By Jamie Gangel, Elizabeth Stuart and Tierney Sneed, CNN

In a carefully worded, but blunt statement, conservative former federal judge J. Michael Luttig sent a warning shot to the Supreme Court, calling on the Court to enact a code of conduct that would “subject itself to the highest professional and ethical standards that would render the Court beyond reproach.”

If the Supreme Court does not take such action, he cautioned, Congress has “the power under the Constitution” to prescribe ethical standards of conduct for the court.

The statement is part of written testimony Luttig — a former judge on the US 4th Circuit Court of Appeals — has submitted to the Senate Judiciary Committee holding hearings Tuesday and follows weeks of ethical controversies involving the Supreme Court. Luttig’s public admonition is especially notable because of his conservative credentials and his longstanding, close ties with the Supreme Court.

In 1991, Luttig was part of the team that prepared Justice Clarence Thomas for his controversial Senate confirmation hearings. Before that, he clerked for then-Chief Justice Warren Burger, as well as for former Supreme Court Justice Antonin Scalia when he sat on the US Court of Appeals for the DC Circuit. Luttig additionally was known as one of the top “feeder judges” on the court of appeals, sending 45 of his 47 clerks to clerk for justices on the Supreme Court.

The Senate Judiciary Committee is also receiving written testimony from Harvard professor and Supreme Court litigator Lawrence Tribe, a legal luminary on the left. Together, the letters present viewpoints from the legal left and right that Congress does have the power to enact Supreme Court ethics reform. They add to the cacophony of voices from across the legal profession that are speaking out in response to what is seen as a growing legitimacy crisis at the Supreme Court. Thus far, Republican lawmakers are mostly opposed to stepping in.

Considered a conservative legal heavyweight, Luttig’s willingness to weigh in is notable. He previously made headlines for his testimony to the House select committee that investigated January 6, 2021, where he stated that former President Donald Trump had tried to overturn the election and that “Trump and his allies and supporters are a clear and present danger to American Democracy.”

Luttig writes in the new letter to the Senate that binding a code of conduct for the justices “ought not be thought of as anything more — and certainly nothing less — than the housekeeping that is necessary to maintain a Republic.” Tribe also writes that Congress had the power to enact ethics rules for the court that would address the justices’ non-judicial conduct. Both legal experts, however, take the view that while Congress can impose a code of conduct on the justices, it cannot command the Supreme Court to write one for itself.

“I am not insensitive to the delicacy of the political choices Congress would be required to make in order to decide what limits to impose on how the Justices conduct themselves with respect to accepting favors from individuals and groups with business before the Court or with interests in the outcome of that business and on how transparent Justices must be in the way they lead their lives outside the Supreme Court itself and outside the performance of its judicial tasks,” Tribe writes. But, he says, given the mandates of the Constitution, such policy choices are “one buck Congress cannot pass.”

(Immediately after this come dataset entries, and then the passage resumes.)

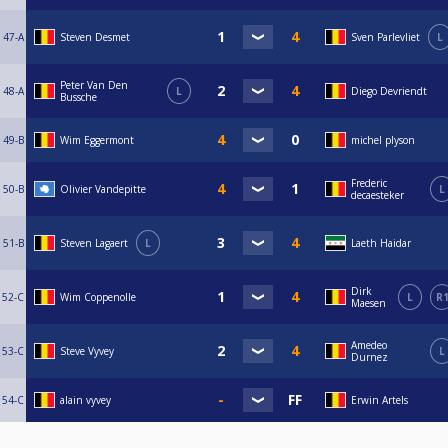
47-A
Steven Desmet
Sven Parlevliet
L
Peter Van Den
48-A
L
Diego Devriendt
Bussche
49-B
Wim Eggermont
michel plyson
Frederic
50-B
Olivier Vandepitte
L
decaesteker
51-B
Steven Lagaert
L
Laeth Haidar
Dirk
52-C
Wim Coppenolle
L
R
Maesen
Amedeo
53-C
Steve Vyvey
L
Durnez
54-C
alain vyvey
Erwin Artels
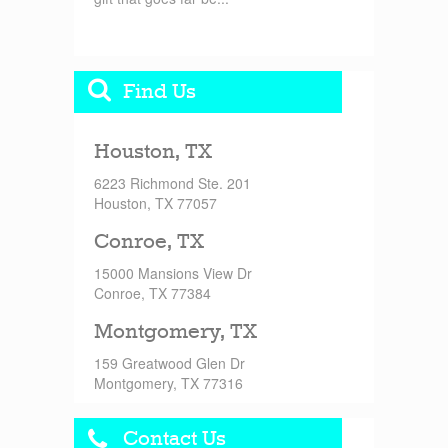
Find Us
Houston, TX
6223 Richmond Ste. 201
Houston, TX 77057
Conroe, TX
15000 Mansions View Dr
Conroe, TX 77384
Montgomery, TX
159 Greatwood Glen Dr
Montgomery, TX 77316
Contact Us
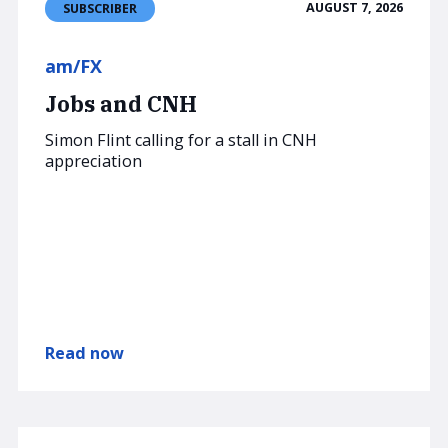
AUGUST 7, 2026
SUBSCRIBER
am/FX
Jobs and CNH
Simon Flint calling for a stall in CNH
appreciation
Read now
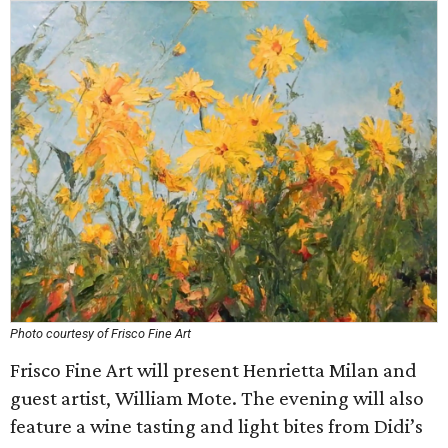
Photo courtesy of Frisco Fine Art
Frisco Fine Art will present Henrietta Milan and
guest artist, William Mote. The evening will also
feature a wine tasting and light bites from Didi’s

Ethics controversies prompt Senate hearing

The Senate Judiciary Committee — led by Chairman Dick Durbin — organized Tuesday’s hearings amid a cascade of reports suggesting Thomas and other justices have engaged in conduct that at least raises the appearance of ethical impropriety.

Whether the justices, in some of the alleged behavior, violated the financial disclosure rules the Supreme Court currently follows has been a matter of public debate. But Democrats and outside court reform advocates says that the recent reporting shows that the high court needs to adopt more stringent ethical standards, and argue that if the justices refuse to do so, Congress should step in to act.

Among the allegations were bombshell reports by ProPublica laying out luxury trips Thomas took that were paid for by a GOP megadonor and went largely unreported on the justice’s financial disclosures, as well as a real estate transaction involving the donor that was also not disclosed by the justice.

Also raising eyebrows was the sale of a property co-owned by Justice Neil Gorsuch to a lawyer with a leadership role at a major firm that has had business before the court. While it appears Gorsuch met his disclosure obligations in how he reported the sale, critics says that his financial filings — which omitted the identity of the property’s buyer — show that the current rules the court follows do not ensure enough transparency.

“We cannot excuse what has been reported already about Justice Clarence Thomas. The yacht trips to Indonesia sponsored by a billionaire in Texas, the Gorsuch real estate transaction have raised serious questions about whether things went unreported,” Durbin, a Democrat from Illinois, told CNN’s John Berman on Monday.

“This sort of thing is unacceptable in every branch of our government, at every level of the courts, save the nine men and women serving on the Supreme Court,” Durbin added.

Chief Justice John Roberts turned down an invitation to appear at the hearing, and last week, released a “Statement on Ethics Principles and Practices” — signed by all nine members of the court — which the justices said they were providing to offer “new clarity” to the public.

The justices “consult a wide variety of authorities to address specific ethical issues,” the statement said, while emphasizing that it should be left to individual justices to decide when his or her recusal from a case was necessary. The court’s statement noted they “voluntarily” follow the annual financial disclosure requirement and gift limits that are mandated for lower court justices.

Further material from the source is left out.